Collected data
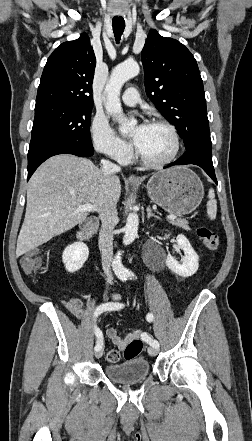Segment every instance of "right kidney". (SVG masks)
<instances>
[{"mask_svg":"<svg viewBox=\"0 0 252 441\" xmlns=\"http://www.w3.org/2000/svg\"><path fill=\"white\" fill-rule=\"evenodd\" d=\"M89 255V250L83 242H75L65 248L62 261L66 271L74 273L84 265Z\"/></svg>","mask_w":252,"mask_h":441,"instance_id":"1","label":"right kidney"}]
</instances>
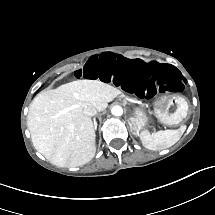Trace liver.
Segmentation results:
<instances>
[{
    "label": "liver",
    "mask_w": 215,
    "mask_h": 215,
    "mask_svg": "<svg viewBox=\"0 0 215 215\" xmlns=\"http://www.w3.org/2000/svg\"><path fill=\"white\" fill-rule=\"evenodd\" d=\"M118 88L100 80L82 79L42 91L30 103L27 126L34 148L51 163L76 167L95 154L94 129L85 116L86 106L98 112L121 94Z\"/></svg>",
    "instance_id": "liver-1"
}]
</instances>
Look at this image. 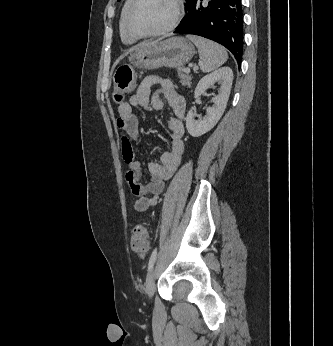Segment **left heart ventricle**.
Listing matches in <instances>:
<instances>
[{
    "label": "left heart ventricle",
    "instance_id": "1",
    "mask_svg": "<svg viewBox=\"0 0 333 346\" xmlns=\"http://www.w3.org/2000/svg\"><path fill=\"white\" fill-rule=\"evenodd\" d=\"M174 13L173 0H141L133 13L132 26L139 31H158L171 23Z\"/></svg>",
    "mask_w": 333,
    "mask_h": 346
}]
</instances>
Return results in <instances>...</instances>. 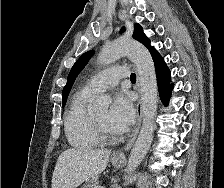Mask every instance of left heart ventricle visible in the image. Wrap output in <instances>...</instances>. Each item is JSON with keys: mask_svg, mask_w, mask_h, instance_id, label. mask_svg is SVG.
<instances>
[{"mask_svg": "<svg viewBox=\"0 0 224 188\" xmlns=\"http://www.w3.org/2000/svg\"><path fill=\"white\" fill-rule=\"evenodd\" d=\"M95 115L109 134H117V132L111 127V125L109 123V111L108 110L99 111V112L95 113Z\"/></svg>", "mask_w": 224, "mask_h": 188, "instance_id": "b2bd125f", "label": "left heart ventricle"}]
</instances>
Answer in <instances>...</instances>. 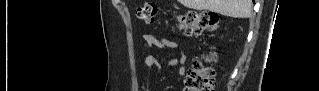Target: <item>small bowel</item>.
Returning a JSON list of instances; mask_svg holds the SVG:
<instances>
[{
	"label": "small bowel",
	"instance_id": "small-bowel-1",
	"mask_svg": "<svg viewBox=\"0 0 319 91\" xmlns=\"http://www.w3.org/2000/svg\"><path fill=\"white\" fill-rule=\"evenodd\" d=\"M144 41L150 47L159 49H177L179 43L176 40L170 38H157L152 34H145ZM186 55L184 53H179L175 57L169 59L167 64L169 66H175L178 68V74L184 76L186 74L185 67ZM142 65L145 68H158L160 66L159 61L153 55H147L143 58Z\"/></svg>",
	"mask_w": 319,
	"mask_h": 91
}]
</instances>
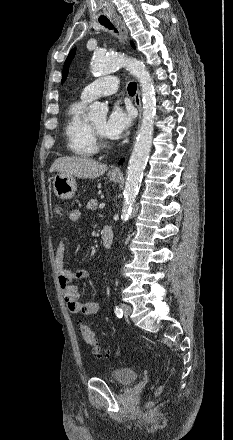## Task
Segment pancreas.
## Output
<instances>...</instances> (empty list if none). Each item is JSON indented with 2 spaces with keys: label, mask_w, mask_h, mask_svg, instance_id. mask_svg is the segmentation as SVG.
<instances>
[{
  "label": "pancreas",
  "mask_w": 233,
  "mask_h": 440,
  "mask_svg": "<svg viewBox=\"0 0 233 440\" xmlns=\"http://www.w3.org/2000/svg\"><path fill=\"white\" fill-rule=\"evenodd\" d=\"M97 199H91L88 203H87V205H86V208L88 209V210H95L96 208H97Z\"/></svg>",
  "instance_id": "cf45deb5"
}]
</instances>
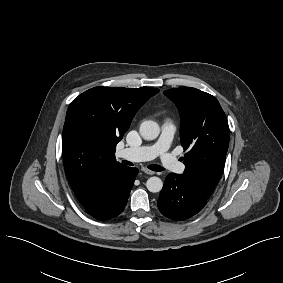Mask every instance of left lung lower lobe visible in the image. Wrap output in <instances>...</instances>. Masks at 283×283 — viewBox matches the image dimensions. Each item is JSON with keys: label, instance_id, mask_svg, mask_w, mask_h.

■ Aim of the task ■
Print again, word for word, every line from the line with "Segment pancreas." to the final line of the records, inclusive; skip the pictures.

■ Reply ■
Segment pancreas.
## Output
<instances>...</instances> (empty list if none). Each item is JSON indented with 2 spaces with keys: label, mask_w, mask_h, mask_svg, instance_id. mask_svg is the segmentation as SVG.
<instances>
[{
  "label": "pancreas",
  "mask_w": 233,
  "mask_h": 440,
  "mask_svg": "<svg viewBox=\"0 0 233 440\" xmlns=\"http://www.w3.org/2000/svg\"><path fill=\"white\" fill-rule=\"evenodd\" d=\"M97 199H91L88 203H87V205H86V208L88 209V210H95L96 208H97Z\"/></svg>",
  "instance_id": "cf45deb5"
}]
</instances>
Mask every instance of left lung lower lobe visible in the image. Wrap output in <instances>...</instances>. Masks at 283×283 — viewBox matches the image dimensions. Each item is JSON with keys: label, instance_id, mask_svg, mask_w, mask_h.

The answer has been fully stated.